### The task
Copy the data that follows exactly, and include none of its images.
------------------------------
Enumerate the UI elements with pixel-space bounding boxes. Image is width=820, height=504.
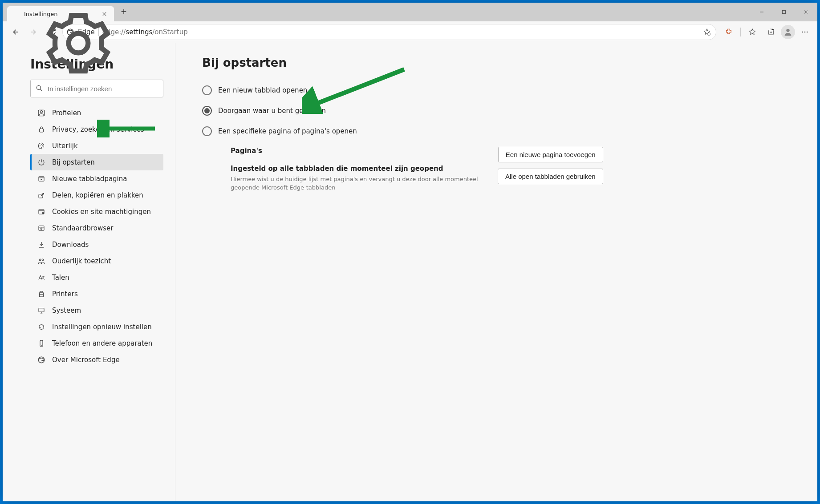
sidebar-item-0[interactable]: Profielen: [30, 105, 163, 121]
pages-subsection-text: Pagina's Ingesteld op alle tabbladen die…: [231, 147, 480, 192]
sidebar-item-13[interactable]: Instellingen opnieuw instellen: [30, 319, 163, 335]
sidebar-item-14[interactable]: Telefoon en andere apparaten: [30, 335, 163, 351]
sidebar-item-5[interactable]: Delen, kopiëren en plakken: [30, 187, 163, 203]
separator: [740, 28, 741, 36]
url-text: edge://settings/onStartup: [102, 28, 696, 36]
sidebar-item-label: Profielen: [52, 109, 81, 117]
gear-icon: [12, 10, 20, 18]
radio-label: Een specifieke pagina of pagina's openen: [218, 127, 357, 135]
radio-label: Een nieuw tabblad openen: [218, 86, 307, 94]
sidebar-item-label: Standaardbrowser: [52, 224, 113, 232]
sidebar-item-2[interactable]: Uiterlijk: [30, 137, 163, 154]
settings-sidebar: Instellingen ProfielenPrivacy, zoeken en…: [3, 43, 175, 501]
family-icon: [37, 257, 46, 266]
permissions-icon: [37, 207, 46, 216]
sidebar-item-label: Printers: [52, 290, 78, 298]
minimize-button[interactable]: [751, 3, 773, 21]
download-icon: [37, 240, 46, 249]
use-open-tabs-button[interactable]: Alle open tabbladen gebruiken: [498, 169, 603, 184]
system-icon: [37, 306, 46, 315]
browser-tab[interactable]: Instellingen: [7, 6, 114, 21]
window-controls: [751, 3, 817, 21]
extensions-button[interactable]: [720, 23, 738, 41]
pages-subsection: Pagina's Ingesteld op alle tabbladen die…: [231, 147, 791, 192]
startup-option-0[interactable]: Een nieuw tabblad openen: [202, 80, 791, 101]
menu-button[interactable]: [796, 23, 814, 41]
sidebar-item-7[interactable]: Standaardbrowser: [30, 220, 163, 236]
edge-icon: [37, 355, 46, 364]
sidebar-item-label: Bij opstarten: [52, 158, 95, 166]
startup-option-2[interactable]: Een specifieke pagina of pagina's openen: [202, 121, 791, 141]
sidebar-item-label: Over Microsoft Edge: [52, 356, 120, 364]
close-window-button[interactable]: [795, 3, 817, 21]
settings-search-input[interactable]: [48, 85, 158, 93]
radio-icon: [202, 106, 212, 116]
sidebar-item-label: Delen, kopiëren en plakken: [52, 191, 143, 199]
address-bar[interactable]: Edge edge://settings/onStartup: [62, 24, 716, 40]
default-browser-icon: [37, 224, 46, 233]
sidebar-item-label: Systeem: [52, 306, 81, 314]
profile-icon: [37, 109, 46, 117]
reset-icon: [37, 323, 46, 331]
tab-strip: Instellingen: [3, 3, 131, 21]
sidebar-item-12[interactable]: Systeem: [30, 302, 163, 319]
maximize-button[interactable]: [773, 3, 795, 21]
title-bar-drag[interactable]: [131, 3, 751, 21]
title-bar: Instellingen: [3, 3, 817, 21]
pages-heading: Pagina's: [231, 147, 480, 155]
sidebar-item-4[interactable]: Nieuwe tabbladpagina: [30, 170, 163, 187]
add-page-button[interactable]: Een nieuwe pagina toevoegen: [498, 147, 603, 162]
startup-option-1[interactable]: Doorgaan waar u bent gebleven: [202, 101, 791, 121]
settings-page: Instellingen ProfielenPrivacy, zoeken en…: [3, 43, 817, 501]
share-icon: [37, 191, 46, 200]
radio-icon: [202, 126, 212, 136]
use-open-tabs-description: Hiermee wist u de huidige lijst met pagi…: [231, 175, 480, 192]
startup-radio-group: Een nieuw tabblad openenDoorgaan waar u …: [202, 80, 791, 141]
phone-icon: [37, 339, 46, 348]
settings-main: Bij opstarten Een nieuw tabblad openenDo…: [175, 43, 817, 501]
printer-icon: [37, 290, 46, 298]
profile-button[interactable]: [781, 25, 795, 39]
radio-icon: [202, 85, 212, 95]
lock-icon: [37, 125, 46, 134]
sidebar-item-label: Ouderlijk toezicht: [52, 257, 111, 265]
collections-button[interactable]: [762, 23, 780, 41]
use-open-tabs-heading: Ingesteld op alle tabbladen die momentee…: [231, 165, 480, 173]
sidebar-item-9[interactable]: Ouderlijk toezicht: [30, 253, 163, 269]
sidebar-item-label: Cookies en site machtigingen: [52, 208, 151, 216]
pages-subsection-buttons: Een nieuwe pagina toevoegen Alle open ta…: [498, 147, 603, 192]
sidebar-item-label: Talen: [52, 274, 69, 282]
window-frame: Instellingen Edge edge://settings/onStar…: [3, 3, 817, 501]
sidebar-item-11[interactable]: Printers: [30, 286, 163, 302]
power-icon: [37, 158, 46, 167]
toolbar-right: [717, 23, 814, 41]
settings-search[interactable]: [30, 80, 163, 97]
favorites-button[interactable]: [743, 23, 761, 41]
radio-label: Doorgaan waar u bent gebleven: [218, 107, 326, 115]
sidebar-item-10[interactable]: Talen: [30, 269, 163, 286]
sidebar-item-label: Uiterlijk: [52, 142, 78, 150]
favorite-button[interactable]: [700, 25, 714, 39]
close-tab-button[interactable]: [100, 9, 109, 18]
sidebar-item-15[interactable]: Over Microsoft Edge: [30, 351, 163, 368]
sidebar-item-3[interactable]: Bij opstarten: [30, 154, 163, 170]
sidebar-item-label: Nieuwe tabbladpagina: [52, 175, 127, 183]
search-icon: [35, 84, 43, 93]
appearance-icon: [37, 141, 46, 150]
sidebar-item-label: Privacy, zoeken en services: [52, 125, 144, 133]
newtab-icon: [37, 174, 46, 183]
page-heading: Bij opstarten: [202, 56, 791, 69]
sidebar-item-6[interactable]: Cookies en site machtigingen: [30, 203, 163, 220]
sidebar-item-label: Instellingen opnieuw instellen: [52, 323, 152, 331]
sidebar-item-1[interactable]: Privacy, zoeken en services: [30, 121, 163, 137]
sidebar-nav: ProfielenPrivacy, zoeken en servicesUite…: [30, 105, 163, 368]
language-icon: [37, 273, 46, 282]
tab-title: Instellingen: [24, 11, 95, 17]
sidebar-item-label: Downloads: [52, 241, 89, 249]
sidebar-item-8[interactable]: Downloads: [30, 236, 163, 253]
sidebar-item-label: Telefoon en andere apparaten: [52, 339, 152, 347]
------------------------------
### Answer space
Enumerate the UI elements with pixel-space bounding boxes. Image is width=820, height=504.
sidebar-item-0[interactable]: Profielen: [30, 105, 163, 121]
pages-subsection-text: Pagina's Ingesteld op alle tabbladen die…: [231, 147, 480, 192]
sidebar-item-13[interactable]: Instellingen opnieuw instellen: [30, 319, 163, 335]
sidebar-item-14[interactable]: Telefoon en andere apparaten: [30, 335, 163, 351]
sidebar-item-5[interactable]: Delen, kopiëren en plakken: [30, 187, 163, 203]
separator: [740, 28, 741, 36]
url-text: edge://settings/onStartup: [102, 28, 696, 36]
sidebar-item-label: Profielen: [52, 109, 81, 117]
gear-icon: [12, 10, 20, 18]
radio-label: Een specifieke pagina of pagina's openen: [218, 127, 357, 135]
radio-label: Een nieuw tabblad openen: [218, 86, 307, 94]
sidebar-item-label: Standaardbrowser: [52, 224, 113, 232]
sidebar-item-2[interactable]: Uiterlijk: [30, 137, 163, 154]
settings-sidebar: Instellingen ProfielenPrivacy, zoeken en…: [3, 43, 175, 501]
family-icon: [37, 257, 46, 266]
permissions-icon: [37, 207, 46, 216]
sidebar-item-label: Printers: [52, 290, 78, 298]
minimize-button[interactable]: [751, 3, 773, 21]
download-icon: [37, 240, 46, 249]
use-open-tabs-button[interactable]: Alle open tabbladen gebruiken: [498, 169, 603, 184]
system-icon: [37, 306, 46, 315]
browser-tab[interactable]: Instellingen: [7, 6, 114, 21]
window-controls: [751, 3, 817, 21]
extensions-button[interactable]: [720, 23, 738, 41]
pages-subsection: Pagina's Ingesteld op alle tabbladen die…: [231, 147, 791, 192]
startup-option-0[interactable]: Een nieuw tabblad openen: [202, 80, 791, 101]
menu-button[interactable]: [796, 23, 814, 41]
sidebar-item-7[interactable]: Standaardbrowser: [30, 220, 163, 236]
edge-icon: [37, 355, 46, 364]
sidebar-item-label: Bij opstarten: [52, 158, 95, 166]
startup-option-2[interactable]: Een specifieke pagina of pagina's openen: [202, 121, 791, 141]
sidebar-item-label: Over Microsoft Edge: [52, 356, 120, 364]
close-window-button[interactable]: [795, 3, 817, 21]
settings-search-input[interactable]: [48, 85, 158, 93]
radio-icon: [202, 106, 212, 116]
sidebar-item-label: Delen, kopiëren en plakken: [52, 191, 143, 199]
address-bar[interactable]: Edge edge://settings/onStartup: [62, 24, 716, 40]
default-browser-icon: [37, 224, 46, 233]
sidebar-item-label: Systeem: [52, 306, 81, 314]
profile-icon: [37, 109, 46, 117]
reset-icon: [37, 323, 46, 331]
tab-strip: Instellingen: [3, 3, 131, 21]
sidebar-item-12[interactable]: Systeem: [30, 302, 163, 319]
maximize-button[interactable]: [773, 3, 795, 21]
title-bar-drag[interactable]: [131, 3, 751, 21]
title-bar: Instellingen: [3, 3, 817, 21]
pages-heading: Pagina's: [231, 147, 480, 155]
sidebar-item-4[interactable]: Nieuwe tabbladpagina: [30, 170, 163, 187]
add-page-button[interactable]: Een nieuwe pagina toevoegen: [498, 147, 603, 162]
startup-option-1[interactable]: Doorgaan waar u bent gebleven: [202, 101, 791, 121]
settings-page: Instellingen ProfielenPrivacy, zoeken en…: [3, 43, 817, 501]
share-icon: [37, 191, 46, 200]
radio-icon: [202, 126, 212, 136]
use-open-tabs-description: Hiermee wist u de huidige lijst met pagi…: [231, 175, 480, 192]
startup-radio-group: Een nieuw tabblad openenDoorgaan waar u …: [202, 80, 791, 141]
phone-icon: [37, 339, 46, 348]
settings-main: Bij opstarten Een nieuw tabblad openenDo…: [175, 43, 817, 501]
printer-icon: [37, 290, 46, 298]
profile-button[interactable]: [781, 25, 795, 39]
radio-icon: [202, 85, 212, 95]
lock-icon: [37, 125, 46, 134]
sidebar-item-label: Ouderlijk toezicht: [52, 257, 111, 265]
collections-button[interactable]: [762, 23, 780, 41]
use-open-tabs-heading: Ingesteld op alle tabbladen die momentee…: [231, 165, 480, 173]
sidebar-item-9[interactable]: Ouderlijk toezicht: [30, 253, 163, 269]
sidebar-item-label: Cookies en site machtigingen: [52, 208, 151, 216]
pages-subsection-buttons: Een nieuwe pagina toevoegen Alle open ta…: [498, 147, 603, 192]
sidebar-item-label: Talen: [52, 274, 69, 282]
window-frame: Instellingen Edge edge://settings/onStar…: [3, 3, 817, 501]
sidebar-item-11[interactable]: Printers: [30, 286, 163, 302]
power-icon: [37, 158, 46, 167]
toolbar-right: [717, 23, 814, 41]
settings-search[interactable]: [30, 80, 163, 97]
favorites-button[interactable]: [743, 23, 761, 41]
radio-label: Doorgaan waar u bent gebleven: [218, 107, 326, 115]
sidebar-item-10[interactable]: Talen: [30, 269, 163, 286]
sidebar-item-label: Uiterlijk: [52, 142, 78, 150]
favorite-button[interactable]: [700, 25, 714, 39]
close-tab-button[interactable]: [100, 9, 109, 18]
sidebar-item-15[interactable]: Over Microsoft Edge: [30, 351, 163, 368]
sidebar-item-3[interactable]: Bij opstarten: [30, 154, 163, 170]
sidebar-item-label: Nieuwe tabbladpagina: [52, 175, 127, 183]
search-icon: [35, 84, 43, 93]
appearance-icon: [37, 141, 46, 150]
sidebar-item-label: Privacy, zoeken en services: [52, 125, 144, 133]
newtab-icon: [37, 174, 46, 183]
page-heading: Bij opstarten: [202, 56, 791, 69]
sidebar-item-6[interactable]: Cookies en site machtigingen: [30, 203, 163, 220]
sidebar-item-label: Instellingen opnieuw instellen: [52, 323, 152, 331]
sidebar-item-1[interactable]: Privacy, zoeken en services: [30, 121, 163, 137]
sidebar-nav: ProfielenPrivacy, zoeken en servicesUite…: [30, 105, 163, 368]
language-icon: [37, 273, 46, 282]
tab-title: Instellingen: [24, 11, 95, 17]
sidebar-item-label: Downloads: [52, 241, 89, 249]
sidebar-item-8[interactable]: Downloads: [30, 236, 163, 253]
sidebar-item-label: Telefoon en andere apparaten: [52, 339, 152, 347]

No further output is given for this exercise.